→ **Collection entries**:
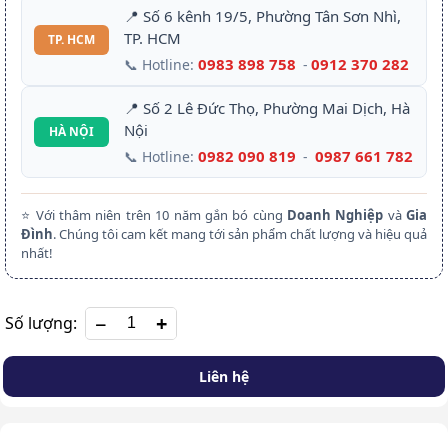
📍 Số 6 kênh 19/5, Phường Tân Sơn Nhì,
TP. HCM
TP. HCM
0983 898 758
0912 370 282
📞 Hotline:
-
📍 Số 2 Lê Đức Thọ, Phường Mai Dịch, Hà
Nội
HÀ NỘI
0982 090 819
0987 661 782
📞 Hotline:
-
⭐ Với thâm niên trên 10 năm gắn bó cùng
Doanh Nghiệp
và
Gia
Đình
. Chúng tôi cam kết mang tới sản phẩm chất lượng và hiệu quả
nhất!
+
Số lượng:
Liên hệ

---

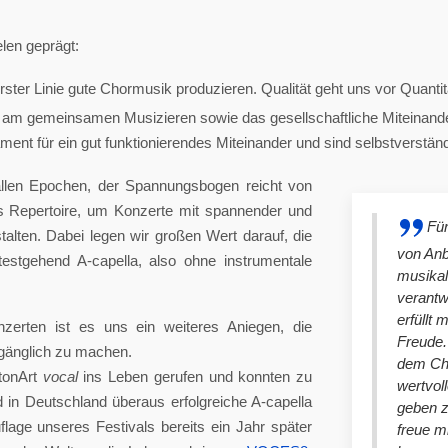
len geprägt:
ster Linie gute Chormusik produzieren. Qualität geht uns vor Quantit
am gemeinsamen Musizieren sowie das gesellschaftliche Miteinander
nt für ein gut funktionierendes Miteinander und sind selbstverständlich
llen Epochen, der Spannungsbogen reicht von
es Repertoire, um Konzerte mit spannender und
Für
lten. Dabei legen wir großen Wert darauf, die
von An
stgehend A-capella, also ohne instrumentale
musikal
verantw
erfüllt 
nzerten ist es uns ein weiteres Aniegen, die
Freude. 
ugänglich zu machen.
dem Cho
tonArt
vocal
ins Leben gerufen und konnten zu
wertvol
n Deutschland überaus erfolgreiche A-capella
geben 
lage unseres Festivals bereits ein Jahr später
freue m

→ **TASK TO COMPLETE**: Exactly how many lines of the data include the word "Miteinander"? Reply with that number only.

→ **FINISHED EXERCISE**: 2